* [WHAT TO WORK ON]
Your reply should be an exact copy of the lines from the one that holds "valuable insights gleaned" to the end of the data below.

* [RECORDS]
--*--
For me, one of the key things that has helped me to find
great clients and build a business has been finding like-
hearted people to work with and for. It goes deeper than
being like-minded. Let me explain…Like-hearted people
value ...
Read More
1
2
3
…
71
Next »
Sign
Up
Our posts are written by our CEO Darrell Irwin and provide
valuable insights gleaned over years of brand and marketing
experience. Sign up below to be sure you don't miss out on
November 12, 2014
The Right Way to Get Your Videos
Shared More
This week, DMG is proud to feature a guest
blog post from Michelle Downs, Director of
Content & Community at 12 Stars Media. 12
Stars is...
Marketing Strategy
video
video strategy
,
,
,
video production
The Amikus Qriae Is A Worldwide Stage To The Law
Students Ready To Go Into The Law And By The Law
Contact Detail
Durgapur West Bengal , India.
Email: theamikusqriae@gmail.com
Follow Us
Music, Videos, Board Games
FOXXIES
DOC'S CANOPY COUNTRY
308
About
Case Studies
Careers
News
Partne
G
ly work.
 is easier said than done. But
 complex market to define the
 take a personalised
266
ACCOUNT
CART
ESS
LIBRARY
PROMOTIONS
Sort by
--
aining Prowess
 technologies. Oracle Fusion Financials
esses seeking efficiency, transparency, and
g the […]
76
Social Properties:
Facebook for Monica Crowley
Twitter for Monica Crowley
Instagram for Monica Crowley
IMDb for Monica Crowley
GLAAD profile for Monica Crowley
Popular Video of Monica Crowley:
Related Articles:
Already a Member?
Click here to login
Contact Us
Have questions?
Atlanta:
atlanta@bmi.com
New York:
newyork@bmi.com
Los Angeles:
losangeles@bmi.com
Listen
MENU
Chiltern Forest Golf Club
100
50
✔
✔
--*--
* [TASK RESPONSE]
valuable insights gleaned over years of brand and marketing
experience. Sign up below to be sure you don't miss out on
November 12, 2014
The Right Way to Get Your Videos
Shared More
This week, DMG is proud to feature a guest
blog post from Michelle Downs, Director of
Content & Community at 12 Stars Media. 12
Stars is...
Marketing Strategy
video
video strategy
,
,
,
video production
The Amikus Qriae Is A Worldwide Stage To The Law
Students Ready To Go Into The Law And By The Law
Contact Detail
Durgapur West Bengal , India.
Email: theamikusqriae@gmail.com
Follow Us
Music, Videos, Board Games
FOXXIES
DOC'S CANOPY COUNTRY
308
About
Case Studies
Careers
News
Partne
G
ly work.
 is easier said than done. But
 complex market to define the
 take a personalised
266
ACCOUNT
CART
ESS
LIBRARY
PROMOTIONS
Sort by
--
aining Prowess
 technologies. Oracle Fusion Financials
esses seeking efficiency, transparency, and
g the […]
76
Social Properties:
Facebook for Monica Crowley
Twitter for Monica Crowley
Instagram for Monica Crowley
IMDb for Monica Crowley
GLAAD profile for Monica Crowley
Popular Video of Monica Crowley:
Related Articles:
Already a Member?
Click here to login
Contact Us
Have questions?
Atlanta:
atlanta@bmi.com
New York:
newyork@bmi.com
Los Angeles:
losangeles@bmi.com
Listen
MENU
Chiltern Forest Golf Club
100
50
✔
✔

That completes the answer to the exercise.